Investitionen in Belgrad und in Südalbanien
Jetzt herrscht in Pristina Angst, dass der ehemalige Sondergesandte von Donald Trump für den Balkan, Richard Grenell, die Debatte über Grenzänderungen wieder aufs Tapet bringen könnte. Grenell diente als US-Botschafter in Berlin und wird als möglicher Kandidat für das Amt des US-Aussenministers genannt.
In den letzten vier Jahren hat er seine Freundschaft zu den beiden gefährlichsten Autokraten der Region vertieft: dem serbischen Präsidenten Vucic und dem albanischen Premier Rama. Diese Kontakte scheint Grenell auch für persönliche Vorteile genutzt zu haben. «Niemand sollte sich jemals dafür entschuldigen, dass er Geld verdienen möchte», sagte er offen in einem Interview mit albanischen Medien.
Was dies bedeutet, zeigen zwei Projekte von Trumps Schwiegersohn Jared Kushner, die Mitte März öffentlich wurden: In Belgrad plant er den Bau eines Hotels und eines Gebäudes mit «1500 Wohneinheiten», und an der südalbanischen Küste ein Luxushotel. Laut «New York Times» hat auch Richard Grenell eine Rolle bei der Einfädelung des Deals gespielt. (Lesen Sie hier mehr über die Pläne von Trumps Schwiegersohn in Albanien und Serbien).

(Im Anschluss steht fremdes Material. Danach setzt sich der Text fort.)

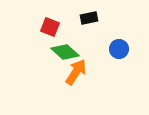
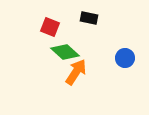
black rectangle: rotated 24 degrees clockwise
blue circle: moved 6 px right, 9 px down
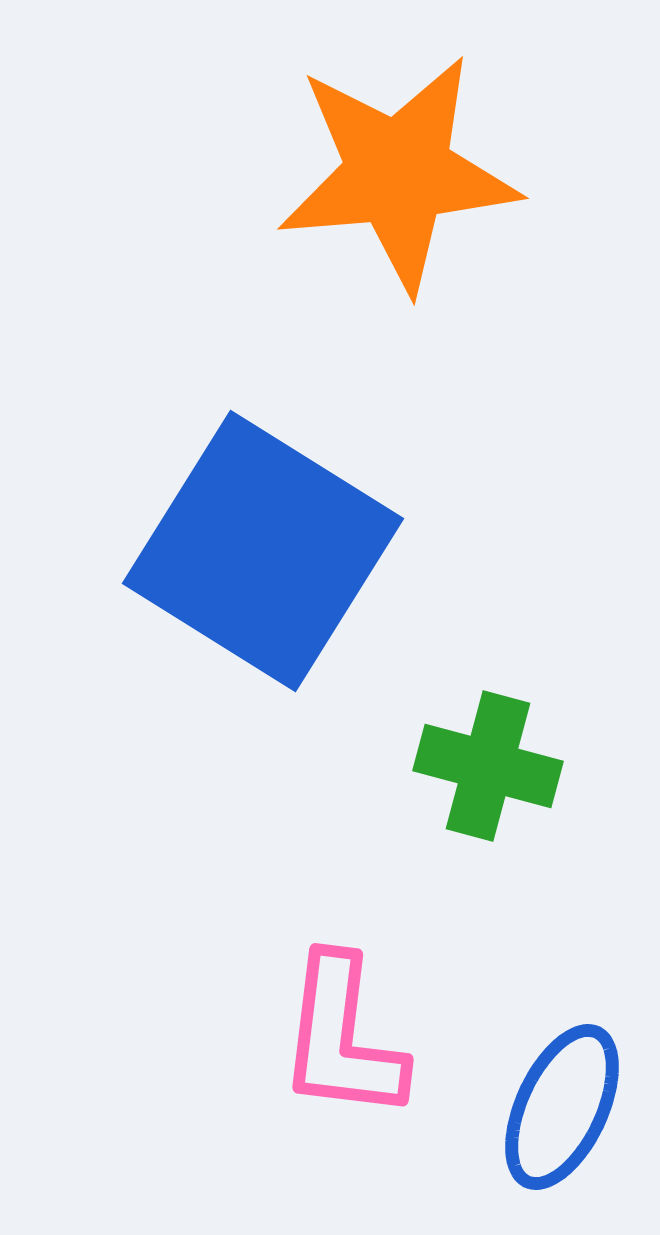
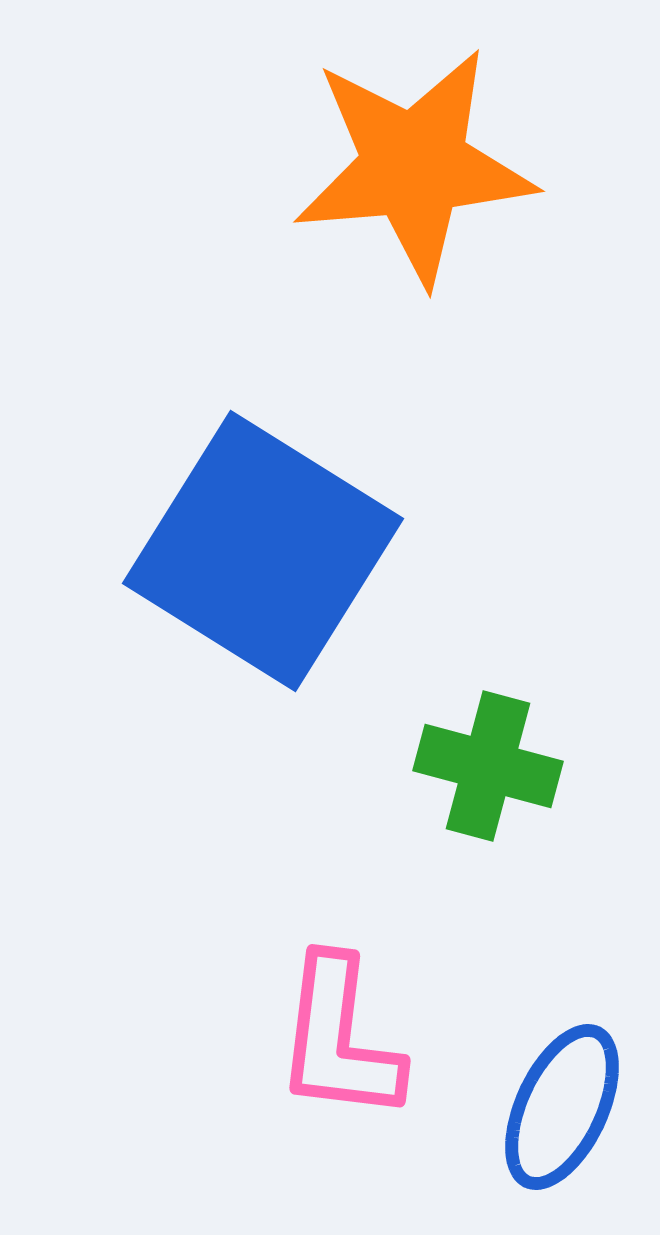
orange star: moved 16 px right, 7 px up
pink L-shape: moved 3 px left, 1 px down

Grosse Freude in Banja Luka
Gegenüber dem kosovarischen Premier Albin Kurti, der zu den wenigen unbestechlichen Politikern auf dem Balkan gehört, nimmt Grenell eine nahezu feindselige Haltung ein. Für Kurti könnte es ab Januar, wenn Trump ins Weisse Haus einzieht, ungemütlich werden. «Vielleicht», so Kurti vor ein paar Monaten, «stehen wir nicht an der Spitze der Liste der Trump-Regierung. Er wird sich zuerst mit einigen anderen Ländern beschäftigen.»
Der russophile Präsident der bosnisch-serbischen Teilrepublik, Milorad Dodik, reagierte dagegen mit grosser Freude auf Trumps Triumph. Am Mittwoch trat er vor seinem Amtssitz in der Stadt Banja Luka auf, er sprach von einem der wichtigsten Wahlsiege nicht nur für Amerika, sondern auch für die Welt und trug einen roten Hut mit der Aufschrift «Make America Great Again».
Die USA haben seit Jahren Sanktionen gegen Dodik wegen Korruption verhängt. Er bereue es, die Abspaltung des serbischen Landesteils von Bosnien während Trumps erster Amtszeit nicht erklärt zu haben, sagte Dodik im vergangenen Jahr. Mit Trump als Herr im Weissen Haus sieht er eine neue Gelegenheit, seinen Kurs gegen den Staat Bosnien-Herzegowina zu verschärfen.